Paranoia dictatorial


2012-01-02 - 07:55:20

En un arranque típico del carácter paranoide que suele caracterizar a los déspotas, el Idi Amin de Venezuela ha  supuesto la especie de que el imperialismo podría haber desarrollado una tecnología capaz  de generar el cáncer que padece y que asola a  algunos mandatarios latinoamericanos, en especial a los líderes del ALBA, después de que a su aliada y homóloga argentina, Cristina Fernández, le fuera diagnosticado el mal. Semejante acto de imbecilidad solo puede ser admisible en la mente de un autócrata que se considera superior a cualquier ser humano e invulnerable a la enfermedad y a la misma muerte.
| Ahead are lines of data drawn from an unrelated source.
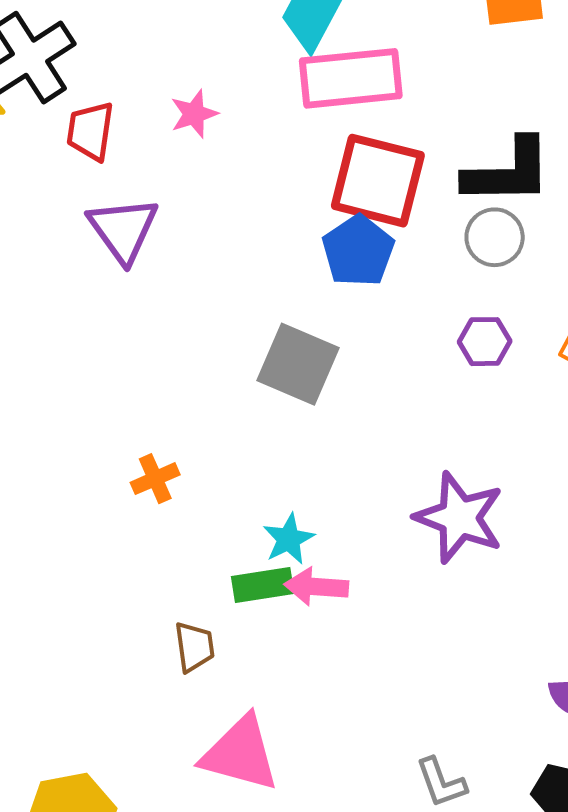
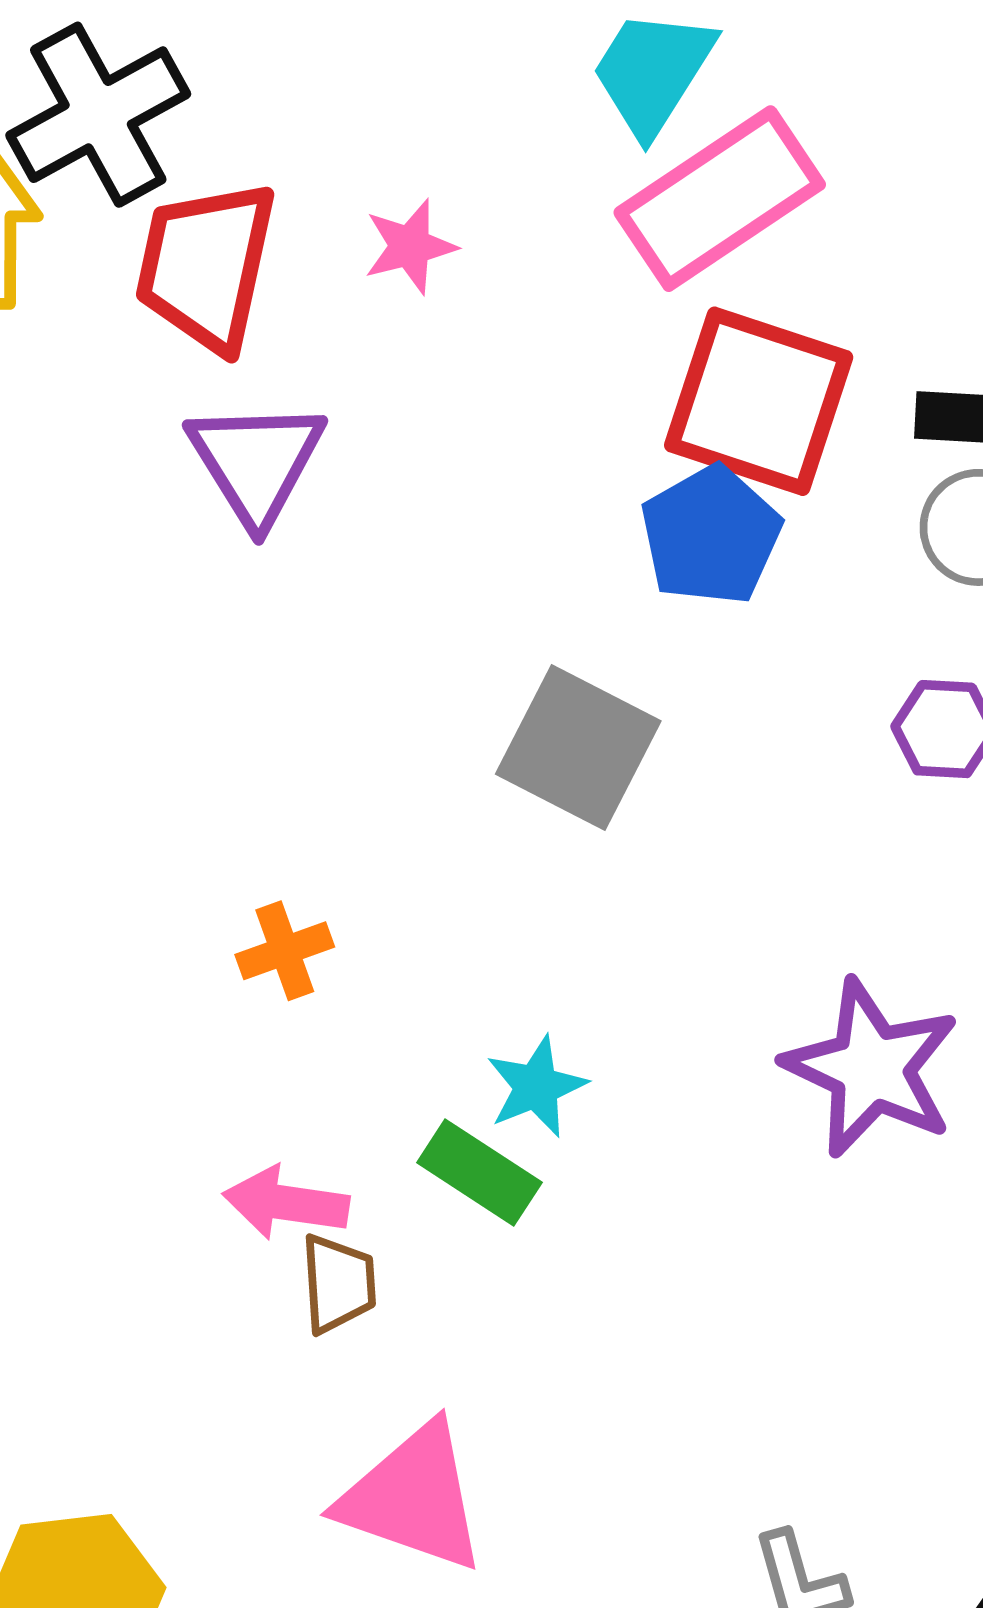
pink rectangle: (351, 78) -> (720, 199), turned -32
red trapezoid: (90, 131) -> (206, 266), size x1.5
green rectangle: (263, 585) -> (479, 1172), turned 38
pink arrow: (316, 587) -> (286, 1203), moved

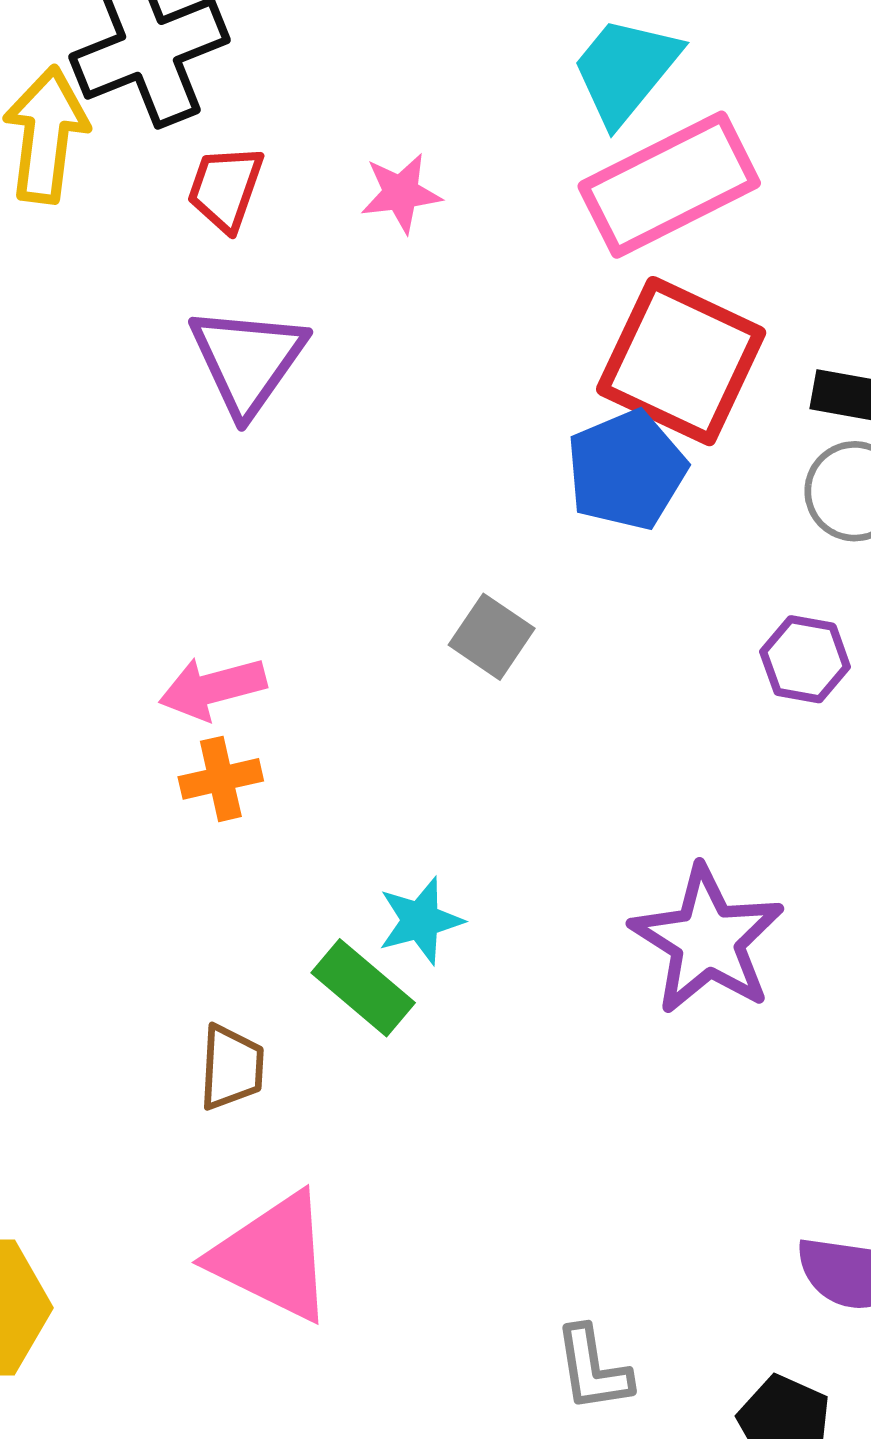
red trapezoid: (206, 266) -> (225, 188), size x0.6
gray square: (578, 748) -> (492, 637), size x0.6
pink arrow: (286, 1203) -> (213, 688), moved, turned -30

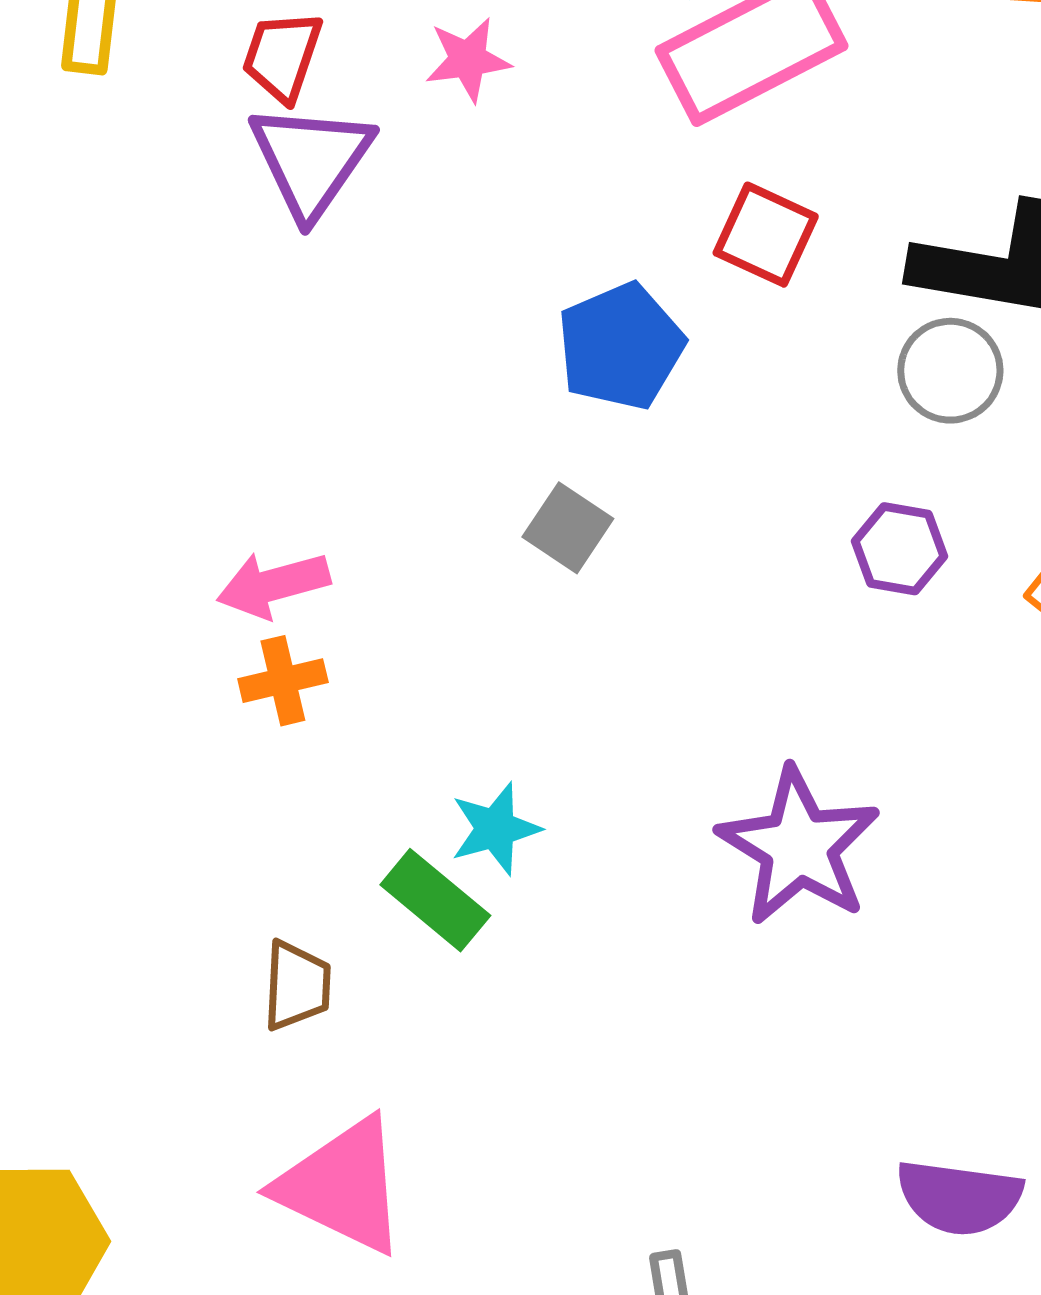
purple triangle: (248, 360) -> (311, 160), moved
red square: (681, 361) -> (766, 235), size x0.6
blue pentagon: (626, 470) -> (621, 346), moved

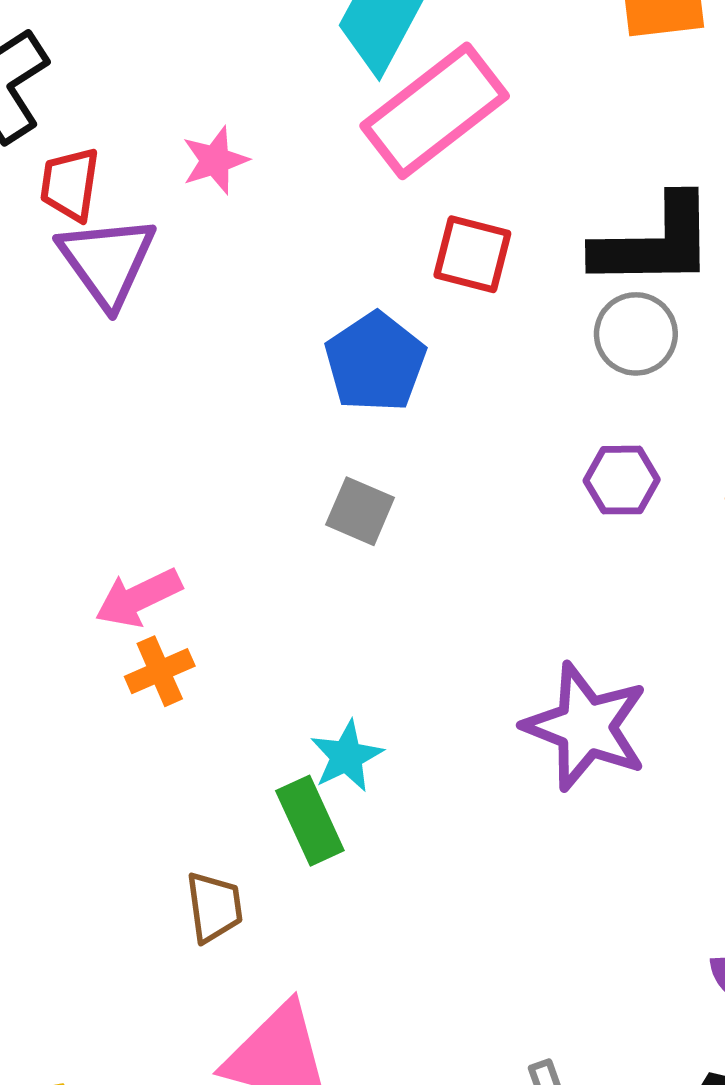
green rectangle: (435, 900) -> (310, 821), turned 36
Un común denominador que prima entre los tiranos es el temor de perder la vida en el ejercicio de sus dictaduras y, con ella, todas las prebendas y sinecuras  de que son objeto por parte de sus adláteres. De ahí que la característica de toda su gestión raya siempre en atentados contra su vida y ficticias amenazas de muerte.

Al momento de morir, esta corte de rufianes se encarga de venerar a sus momias con devoción de necrófilos y como afirmaba Chesterton: “El comunismo, a falta de Dios, idolatra los cadáveres de sus tiranos”. No hay país comunista que no haya momificado a sus opresores, pero no por el afán egipcio de preservarlos, sino para que la masa pueda renovar su lealtad al régimen idolatrando a un cadáver más o menos bonito; temible e intacto. 

A modo de cauterizar y distraer el sufrimiento de su pueblo, que por más de medio siglo ha dirigido con puño de hierro, Fidel Castro ha denunciado más de 635 atentados en contra de su vida y hoy, a sus 82 años, todavía cree que su vida está en riesgo y se permite impartir consejos de supervivencia a su émulo barines. Algo similar acaba de presenciar el mundo estupefacto, ante el patético funeral de Kim jong Il, un tiranuelo norcoreano perteneciente a este mismo circulo de monarquías comunistas, que a los 46 años de ominosa dictadura que ejerció su padre, sumó la suya de 18, para terminar embalsamado como un Faraón.

Qué diferencia abismal la existente entre el drama vivido por el ex dictador Hugo Banzer Suarez, aquejado de un cáncer similar, siendo aún presidente constitucional de la república. Tuvo el valor y la dignidad de preparar la cesión constitucional a su vicepresidente sin culpar a nadie, sin atribuir a Cuba, China, Rusia u otro país contrario a su filosofía el sinsabor de su suerte.

Una actitud de valentía sólo dable en un general de honor, que jamás se replicaría en un teniente coronel que ha sucumbido ante la paranoia de la dictadura.